##### Records supplied #####

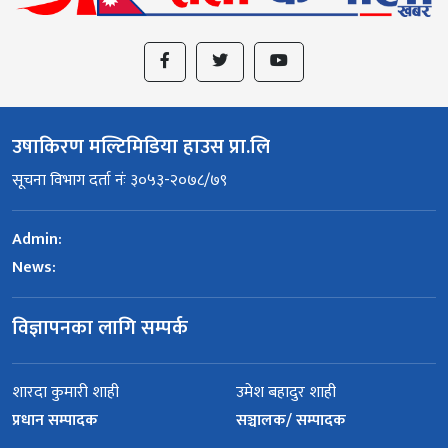
उषाकिरण मल्टिमिडिया हाउस प्रा.लि
सूचना विभाग दर्ता नंः ३०५३-२०७८/७९
Admin:
News:
विज्ञापनका लागि सम्पर्क
शारदा कुमारी शाही
उमेश बहादुर शाही
प्रधान सम्पादक
सञ्चालक/ सम्पादक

#####

* **Problem to solve**
Restate the listing word for word, pictures omitted.

* **Expected answer**
उषाकिरण मल्टिमिडिया हाउस प्रा.लि
सूचना विभाग दर्ता नंः ३०५३-२०७८/७९
Admin:
News:
विज्ञापनका लागि सम्पर्क
शारदा कुमारी शाही
उमेश बहादुर शाही
प्रधान सम्पादक
सञ्चालक/ सम्पादक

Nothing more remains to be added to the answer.